The Computational Nightmare:
Pine Script wasn't designed for quantum field theory calculations. Implementing the Wilson loop integral, managing complex array structures for anomaly detection, and maintaining computational efficiency while calculating geometric phases pushed the language to its limits. There were moments when the entire project seemed impossible - the script would timeout, produce nonsensical results, or simply refuse to compile.
The Breakthrough Moments:
After countless sleepless nights and thousands of lines of code, breakthrough came through elegant simplifications. The realization that market anomalies follow patterns similar to quantum vacuum fluctuations led to the revolutionary anomaly detection system. The discovery that price paths exhibit holonomic memory unlocked the geometric phase calculations.
The Visual Revolution:
Creating visualizations that could represent 4-dimensional quantum fields on a 2D chart required innovative approaches. The multi-layer holonomy field, recursive quantum portals, and phase space flow representations went through dozens of iterations before achieving the perfect balance of beauty and functionality.
The Balancing Act:
Perhaps the greatest challenge was maintaining mathematical rigor while ensuring practical trading utility. Every formula had to be both theoretically sound and computationally efficient. Every visual had to be both aesthetically pleasing and information-rich.

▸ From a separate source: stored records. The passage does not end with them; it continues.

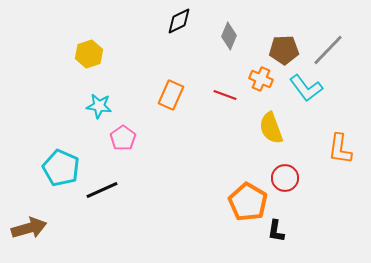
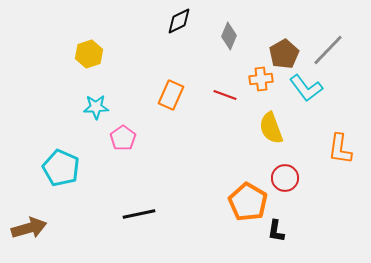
brown pentagon: moved 4 px down; rotated 28 degrees counterclockwise
orange cross: rotated 30 degrees counterclockwise
cyan star: moved 3 px left, 1 px down; rotated 10 degrees counterclockwise
black line: moved 37 px right, 24 px down; rotated 12 degrees clockwise
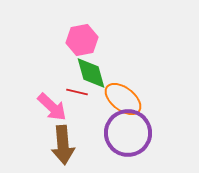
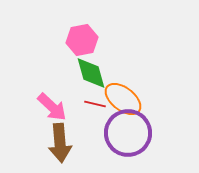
red line: moved 18 px right, 12 px down
brown arrow: moved 3 px left, 2 px up
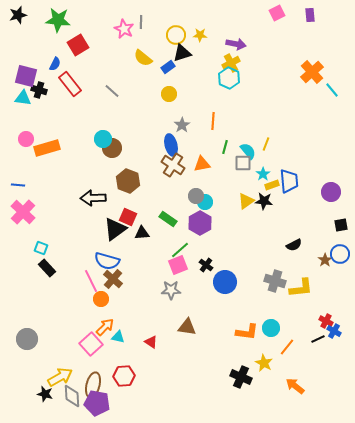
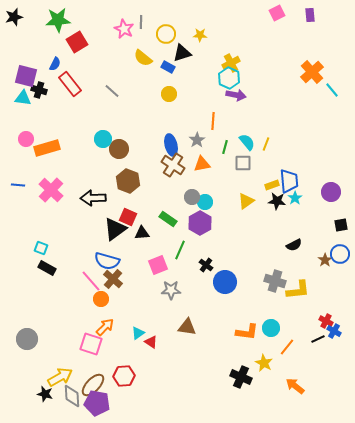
black star at (18, 15): moved 4 px left, 2 px down
green star at (58, 20): rotated 10 degrees counterclockwise
yellow circle at (176, 35): moved 10 px left, 1 px up
purple arrow at (236, 44): moved 51 px down
red square at (78, 45): moved 1 px left, 3 px up
blue rectangle at (168, 67): rotated 64 degrees clockwise
gray star at (182, 125): moved 15 px right, 15 px down
brown circle at (112, 148): moved 7 px right, 1 px down
cyan semicircle at (248, 151): moved 1 px left, 9 px up
cyan star at (263, 174): moved 32 px right, 24 px down
gray circle at (196, 196): moved 4 px left, 1 px down
black star at (264, 201): moved 13 px right
pink cross at (23, 212): moved 28 px right, 22 px up
green line at (180, 250): rotated 24 degrees counterclockwise
pink square at (178, 265): moved 20 px left
black rectangle at (47, 268): rotated 18 degrees counterclockwise
pink line at (91, 281): rotated 15 degrees counterclockwise
yellow L-shape at (301, 288): moved 3 px left, 2 px down
cyan triangle at (118, 337): moved 20 px right, 4 px up; rotated 48 degrees counterclockwise
pink square at (91, 344): rotated 30 degrees counterclockwise
brown ellipse at (93, 385): rotated 30 degrees clockwise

The result is more than a strategy - it's a synthesis of pure mathematics and market reality that reveals the hidden order within apparent chaos.

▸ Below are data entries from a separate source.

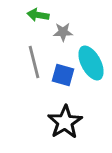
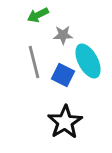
green arrow: rotated 35 degrees counterclockwise
gray star: moved 3 px down
cyan ellipse: moved 3 px left, 2 px up
blue square: rotated 10 degrees clockwise
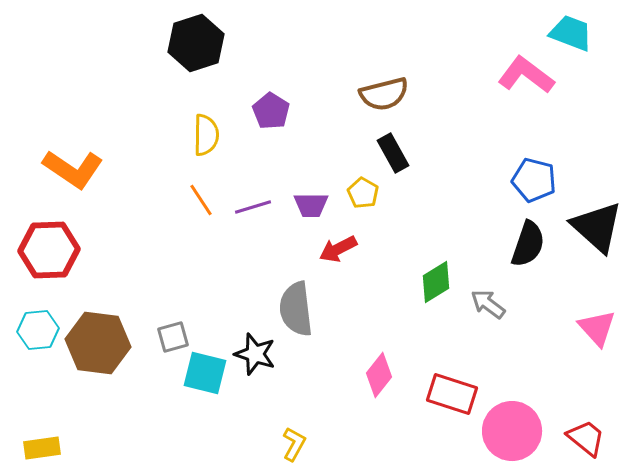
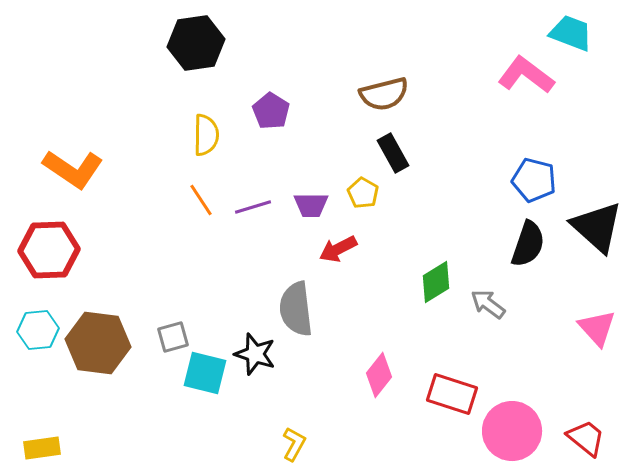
black hexagon: rotated 10 degrees clockwise
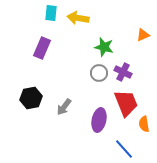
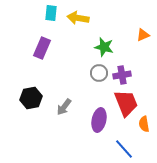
purple cross: moved 1 px left, 3 px down; rotated 36 degrees counterclockwise
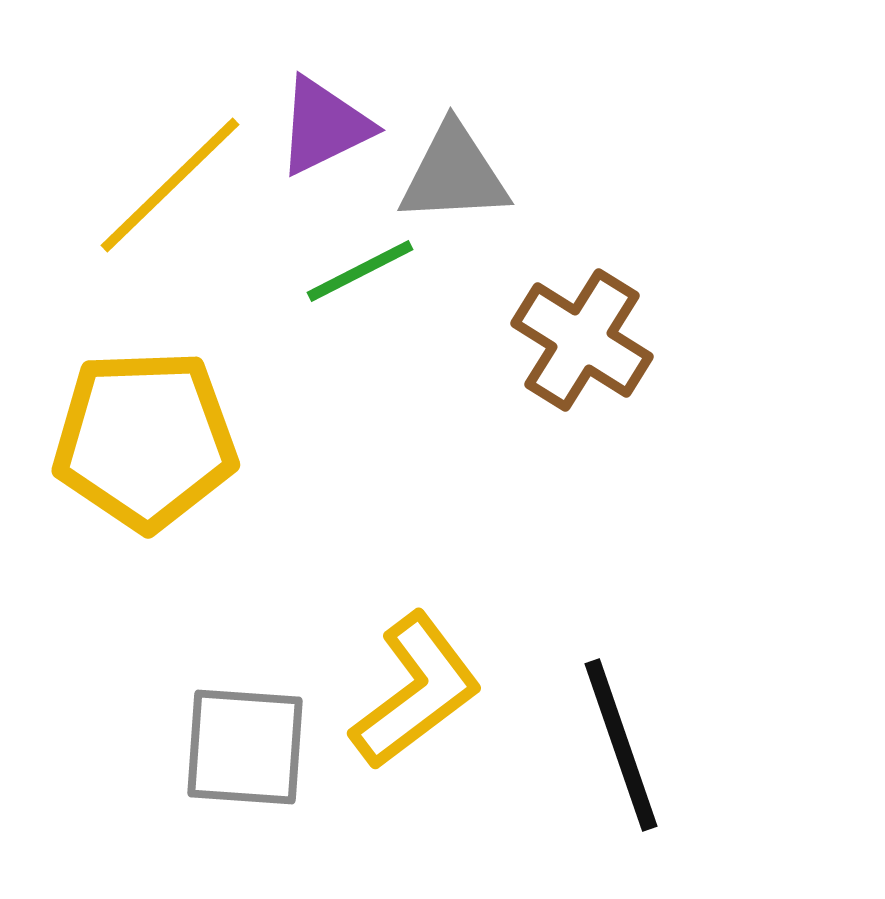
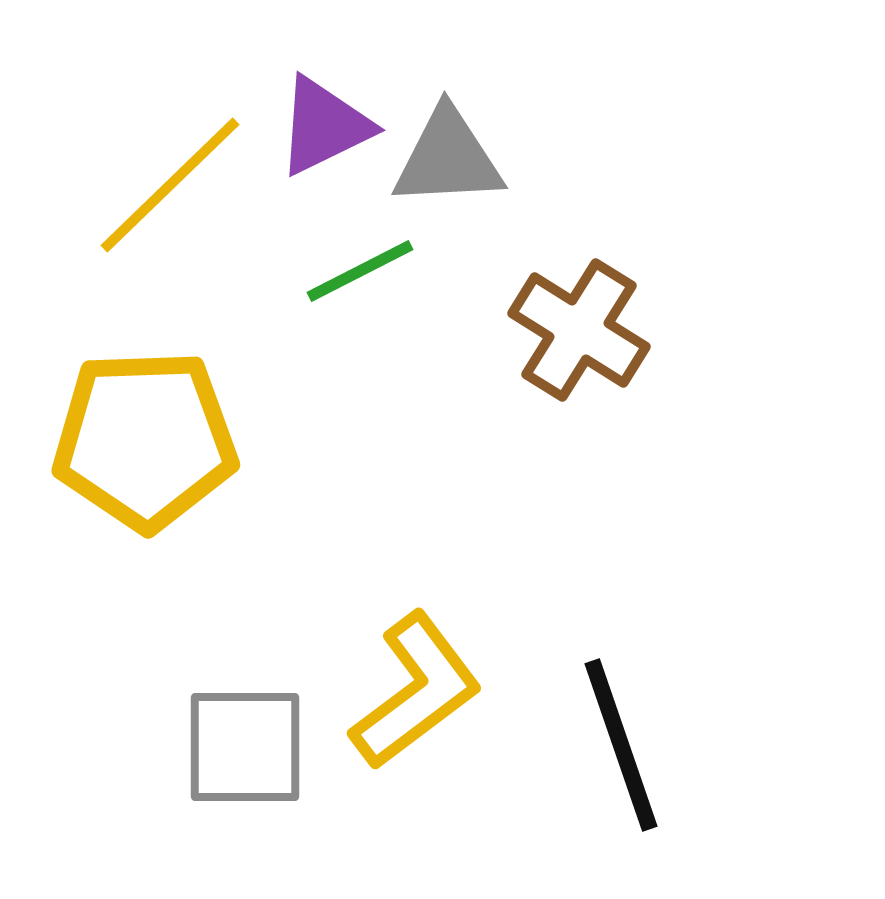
gray triangle: moved 6 px left, 16 px up
brown cross: moved 3 px left, 10 px up
gray square: rotated 4 degrees counterclockwise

📚 INTEGRATED DOCUMENTATION
Once applied to your chart, AHFT includes comprehensive tooltips on every input parameter. The source code contains detailed explanations of the mathematical theory, practical applications, and optimization guidelines. This published description provides the overview - the indicator itself is a complete educational resource.
⚠️ RISK DISCLAIMER
While AHFT employs advanced mathematical models derived from theoretical physics, markets remain inherently unpredictable. No mathematical model, regardless of sophistication, can guarantee future results. This strategy uses realistic commission ($0.62 per contract) and slippage (1 tick) in all calculations. Past performance does not guarantee future results. Always use appropriate risk management and never risk more than you can afford to lose.
🌟 CONCLUSION
The Anomalous Holonomy Field Theory represents a quantum leap in technical analysis - literally. By applying the profound insights of differential geometry, quantum field theory, and gauge theory to market analysis, AHFT reveals structure and opportunities invisible to traditional methods.

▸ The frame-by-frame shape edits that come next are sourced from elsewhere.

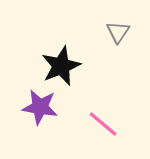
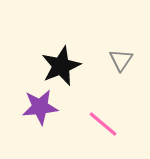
gray triangle: moved 3 px right, 28 px down
purple star: rotated 15 degrees counterclockwise
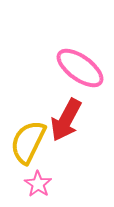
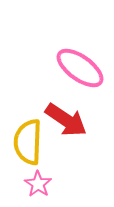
red arrow: rotated 84 degrees counterclockwise
yellow semicircle: rotated 24 degrees counterclockwise
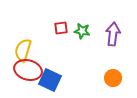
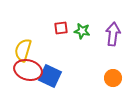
blue square: moved 4 px up
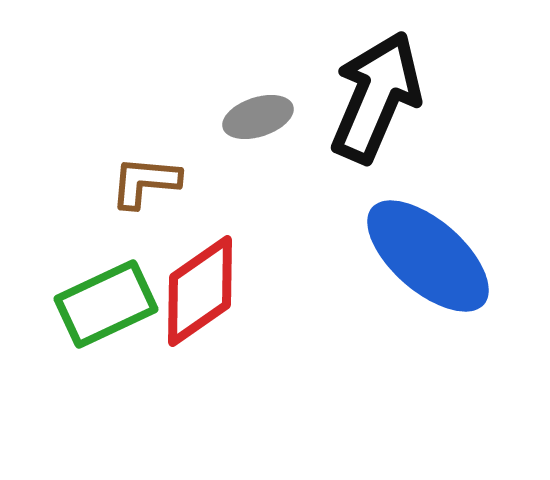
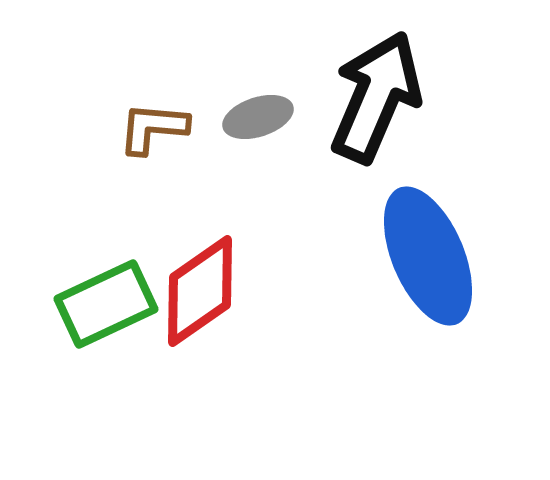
brown L-shape: moved 8 px right, 54 px up
blue ellipse: rotated 26 degrees clockwise
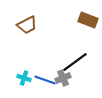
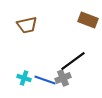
brown trapezoid: rotated 15 degrees clockwise
black line: moved 2 px left, 1 px up
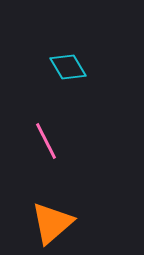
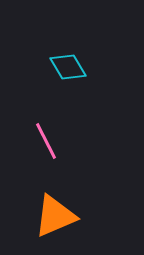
orange triangle: moved 3 px right, 7 px up; rotated 18 degrees clockwise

From the holonomy calculations that capture market memory to the anomaly detection that identifies phase transitions, from the adaptive intelligence that learns and evolves to the stunning visualizations that make the invisible visible, every component works in mathematical harmony.
This is more than a trading strategy. It's a new lens through which to view market reality.
Trade with the precision of physics. Trade with the power of mathematics. Trade with AHFT.
I hope this serves as a good replacement for Quantum Edge Pro - Adaptive AI until I'm able to fix it.
— Dskyz, Trade with insight. Trade with anticipation.